2016 BMW X6 Driving Impressions

The X6 handles well, considering its size and weight, nearly 5200 pounds. Adaptive suspension and active steering improve handling, but are costly.

For cruising freeways and suburban streets, Comfort mode offers the best balance between good handling and a cushy ride. In Sport mode, body roll is minimized. Sport Plus is useful for very hard driving with less invasive traction control for more wheel spin around corners.

Around the skid pad, we found the optional torque vectoring control, which automatically changes the power split between the rear wheels, increases grip and stability.

Braking performance is impressive on the X6 xDrive50i with M Sport package and the pedal feels progressive and comfortable.

The X6 handled a moderately challenging off-road course well. Rocks and ruts are best handled in Comfort mode. Hill Descent Control automatically controlled our X6 down steep hills without using the brake pedal.

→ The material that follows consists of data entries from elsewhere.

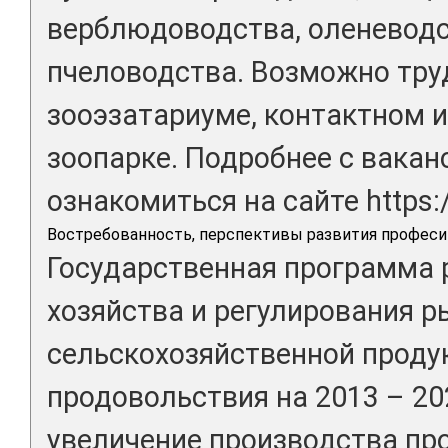
верблюдоводства, оленеводс
пчеловодства. Возможно труд
зооэзатариуме, контактном 
зоопарке. Подробнее с вака
ознакомиться на сайте https:/
Востребованность, перспективы развития професи
Государственная программа 
хозяйства и регулирования р
сельскохозяйственной продук
продовольствия на 2013 – 202
увеличение производства пр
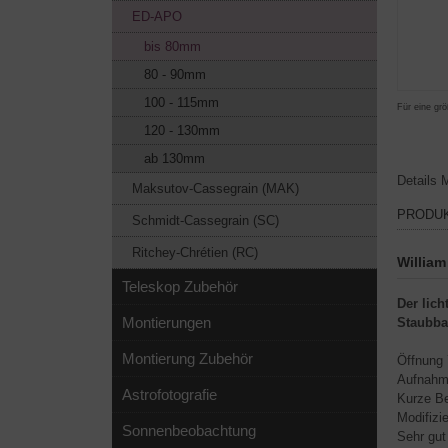
ED-APO
bis 80mm
80 - 90mm
100 - 115mm
Für eine grö
120 - 130mm
ab 130mm
Details
M
Maksutov-Cassegrain (MAK)
PRODU
Schmidt-Cassegrain (SC)
Ritchey-Chrétien (RC)
William
Teleskop Zubehör
Der lic
Montierungen
Staubba
Montierung Zubehör
Öffnung 
Aufnahm
Astrofotografie
Kurze Be
Modifizi
Sonnenbeobachtung
Sehr gut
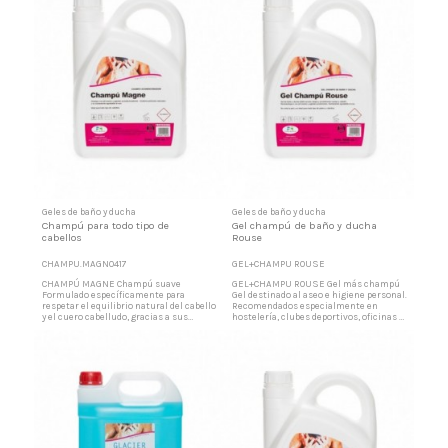
Por su estudiada composición,...
acondicionador para uso diario
Enriquecido con...
Geles de baño y ducha
Geles de baño y ducha
Champú para todo tipo de
Gel champú de baño y ducha
cabellos
Rouse
CHAMPU.MAGN0417
GEL+CHAMPU ROUSE
CHAMPÚ MAGNE Champú suave
GEL+CHAMPU ROUSE Gel más champú
Formulado específicamente para
Gel destinado al aseo e higiene personal.
respetar el equilibrio natural del cabello
Recomendados especialmente en
y el cuero cabelludo, gracias a sus
hostelería, clubes deportivos, oficinas y
ingredientes suaves y
en general centros institucionales. Por
dermocompatibles de alta calidad y
su composición y pH neutro, es un
efecto sinérgico, que limpian sin irritar
producto muy adecuado para cualquier
ni resecar, protegiéndolo de las
tipo de piel. Gel/champú de higiene
agresiones externas. Champú uso diario
corporal Líquido cremoso opacificado
Por su estudiada composición, deja el
con agradable esencia....
cabello...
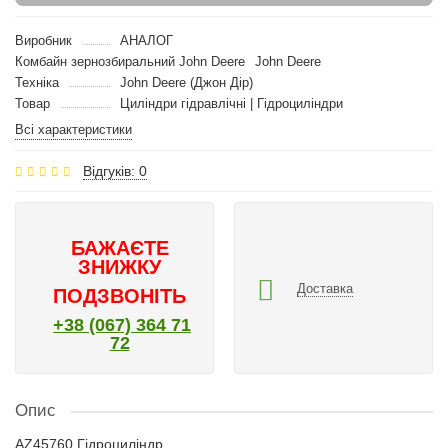
Виробник
АНАЛОГ
Комбайн зернозбиральний John Deere
John Deere
Техніка
John Deere (Джон Дір)
Товар
Циліндри гідравлічні | Гідроциліндри
Всі характеристики
Відгуків: 0
БАЖАЄТЕ
ЗНИЖКУ
Доставка
ПОДЗВОНІТЬ
+38 (067) 364 71
72
Опис
AZ45760 Гідроциліндр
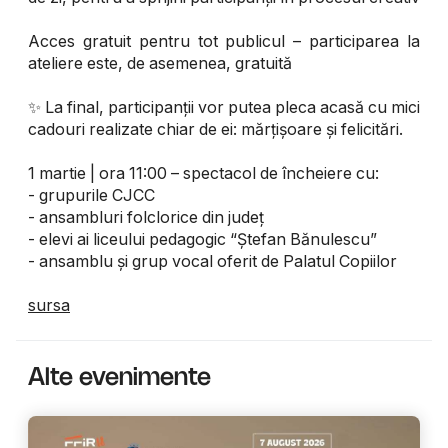
Acces gratuit pentru tot publicul – participarea la
ateliere este, de asemenea, gratuită
✨ La final, participanții vor putea pleca acasă cu mici
cadouri realizate chiar de ei: mărțișoare și felicitări.
1 martie | ora 11:00 – spectacol de încheiere cu:
- grupurile CJCC
- ansambluri folclorice din județ
- elevi ai liceului pedagogic “Ștefan Bănulescu”
- ansamblu și grup vocal oferit de Palatul Copiilor
sursa
Alte evenimente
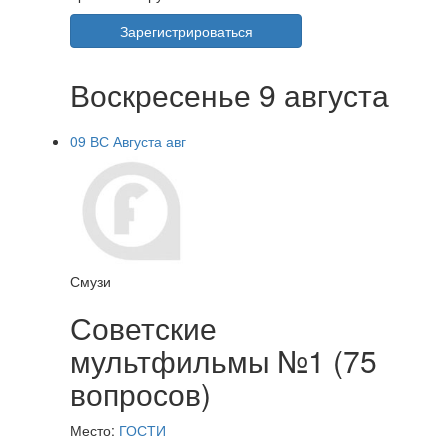
Зарегистрироваться
Воскресенье 9 августа
09
ВС
Августа
авг
Смузи
Советские
мультфильмы №1 (75
вопросов)
Место:
ГОСТИ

A front-view camera helps drivers see obstacles in the road, but wasn’t particularly helpful in navigating narrow passageways and turns.

The X6 xDrive50i features a 445-hp V8 that feels smooth and powerful on the open road.

The X6 sDrive35i and xDrive35i uses a 3.0-liter turbocharged inline-6 rated at 300 horsepower and 300 foot-pounds of torque and, according to BMW, makes the X6 capable of 0-60 mph in 6 seconds flat, which is quick for a vehicle of this size. EPA estimates for the six-cylinder are 19/23 mpg City/Highway for the rear-wheel-drive sDrive35i, and 18/27 mpg City/Highway for the all-wheel-drive xDrive35i.

The X6 M is fast traffic, with 567 horsepower, as we discovered at the Circuit of the Americas.